Uno de los debates públicos de mayor calado, trillado hasta la saciedad por los poderes públicos, la prensa y las conversaciones de a pie es sin duda el colapso de la asistencia médica. Los servicios médicos territoriales y su infraestructura han visto como décadas de recortes y de infrafinanciación han dejado a hospitales (y centros de salud) enteros con números irrisorios de personal y medios físicos para la atención médica. Concretamente, se ha dado en tres cuestiones: camillas para UCIs (o camillas en general, en muchos casos), equipamiento médico especializado y atención primaria.

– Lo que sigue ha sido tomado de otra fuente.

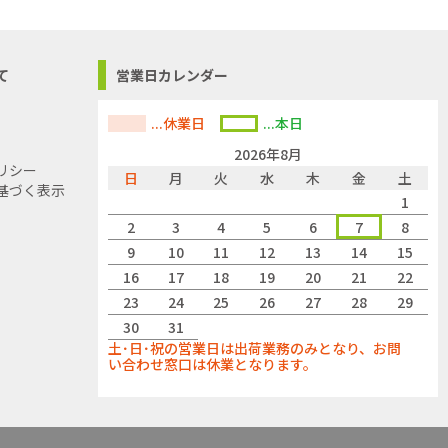
て
営業日カレンダー
...休業日
...本日
2026年8月
リシー
日
月
火
水
木
金
土
基づく表示
1
2
3
4
5
6
7
8
9
10
11
12
13
14
15
16
17
18
19
20
21
22
23
24
25
26
27
28
29
30
31
土･日･祝の営業日は出荷業務のみとなり、お問
い合わせ窓口は休業となります。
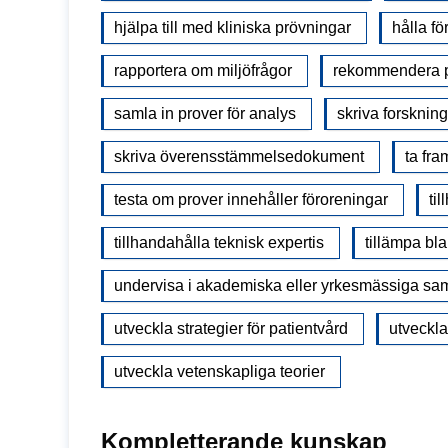
hjälpa till med kliniska prövningar
hålla fö
rapportera om miljöfrågor
rekommendera pr
samla in prover för analys
skriva forsknin
skriva överensstämmelsedokument
ta fr
testa om prover innehåller föroreningar
ti
tillhandahålla teknisk expertis
tillämpa bl
undervisa i akademiska eller yrkesmässiga 
utveckla strategier för patientvård
utveckla
utveckla vetenskapliga teorier
Kompletterande kunskap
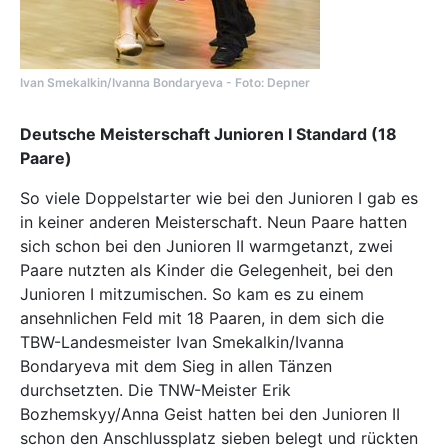
Ivan Smekalkin/Ivanna Bondaryeva - Foto: Depner
Deutsche Meisterschaft Junioren I Standard (18
Paare)
So viele Doppelstarter wie bei den Junioren I gab es
in keiner anderen Meisterschaft. Neun Paare hatten
sich schon bei den Junioren II warmgetanzt, zwei
Paare nutzten als Kinder die Gelegenheit, bei den
Junioren I mitzumischen. So kam es zu einem
ansehnlichen Feld mit 18 Paaren, in dem sich die
TBW-Landesmeister Ivan Smekalkin/Ivanna
Bondaryeva mit dem Sieg in allen Tänzen
durchsetzten. Die TNW-Meister Erik
Bozhemskyy/Anna Geist hatten bei den Junioren II
schon den Anschlussplatz sieben belegt und rückten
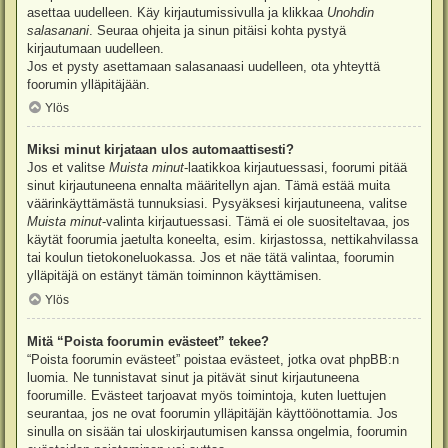
asettaa uudelleen. Käy kirjautumissivulla ja klikkaa
Unohdin
salasanani
. Seuraa ohjeita ja sinun pitäisi kohta pystyä
kirjautumaan uudelleen.
Jos et pysty asettamaan salasanaasi uudelleen, ota yhteyttä
foorumin ylläpitäjään.
Ylös
Miksi minut kirjataan ulos automaattisesti?
Jos et valitse
Muista minut
-laatikkoa kirjautuessasi, foorumi pitää
sinut kirjautuneena ennalta määritellyn ajan. Tämä estää muita
väärinkäyttämästä tunnuksiasi. Pysyäksesi kirjautuneena, valitse
Muista minut
-valinta kirjautuessasi. Tämä ei ole suositeltavaa, jos
käytät foorumia jaetulta koneelta, esim. kirjastossa, nettikahvilassa
tai koulun tietokoneluokassa. Jos et näe tätä valintaa, foorumin
ylläpitäjä on estänyt tämän toiminnon käyttämisen.
Ylös
Mitä “Poista foorumin evästeet” tekee?
“Poista foorumin evästeet” poistaa evästeet, jotka ovat phpBB:n
luomia. Ne tunnistavat sinut ja pitävät sinut kirjautuneena
foorumille. Evästeet tarjoavat myös toimintoja, kuten luettujen
seurantaa, jos ne ovat foorumin ylläpitäjän käyttöönottamia. Jos
sinulla on sisään tai uloskirjautumisen kanssa ongelmia, foorumin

Las deficiencias estructurales del sistema de salud pública, atenuadas en tiempos pre-pandemia (con la artimaña- suprimir) de los contratos de externalización hacia la sanidad privada o con la contratación reducida de personal, han aflorado de manera salvaje ante la situación sanitaria que atraviesa todo el planeta, y en concreto España.
Esta pandemia ha generado una profunda crisis económica. Y dada la magnitud y la inmediatez de esta crisis, quizá una de las pocas vías de protección que a todos se nos vendrían a la cabeza serían las prestaciones del sistema público de seguridad social. Ingreso Mínimo Vital, los ERTEs, altas de pensiones, bajas por maternidad, incapacidad temporal por infección de COVID o cuarentena han pasado de ser pagos muy importantes (vitales en muchos casos) que constituían la columna vertebral de los ingresos de miles de familias a convertirse en la única vía de supervivencia para gran parte de la clase trabajadora ante un hundimiento evidente de la economía.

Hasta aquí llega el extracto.